- [THE PROBLEM]:
Give the number of lines in the material below that contain the word "from", and nothing else.
*** Begin section ***
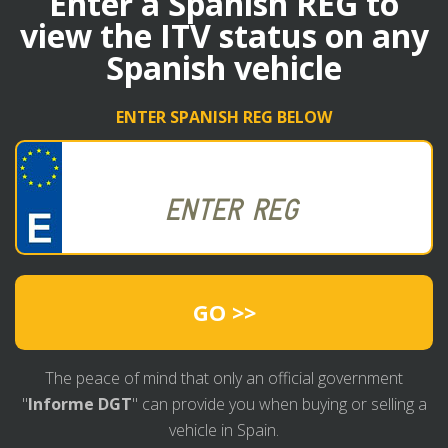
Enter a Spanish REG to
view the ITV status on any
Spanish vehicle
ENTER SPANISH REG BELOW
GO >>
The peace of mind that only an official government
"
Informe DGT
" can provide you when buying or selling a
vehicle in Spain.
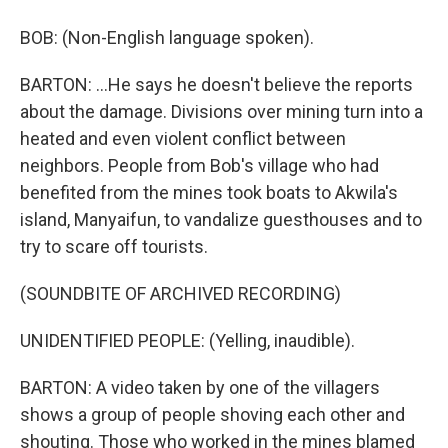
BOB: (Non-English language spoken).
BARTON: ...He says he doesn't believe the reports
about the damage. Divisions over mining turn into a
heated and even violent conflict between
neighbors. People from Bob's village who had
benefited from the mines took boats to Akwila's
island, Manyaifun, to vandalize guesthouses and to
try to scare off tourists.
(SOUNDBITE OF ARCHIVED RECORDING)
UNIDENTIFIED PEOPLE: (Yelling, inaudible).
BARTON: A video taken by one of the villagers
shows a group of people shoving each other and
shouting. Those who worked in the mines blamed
*** End section ***
- [WRITTEN REPLY]:
2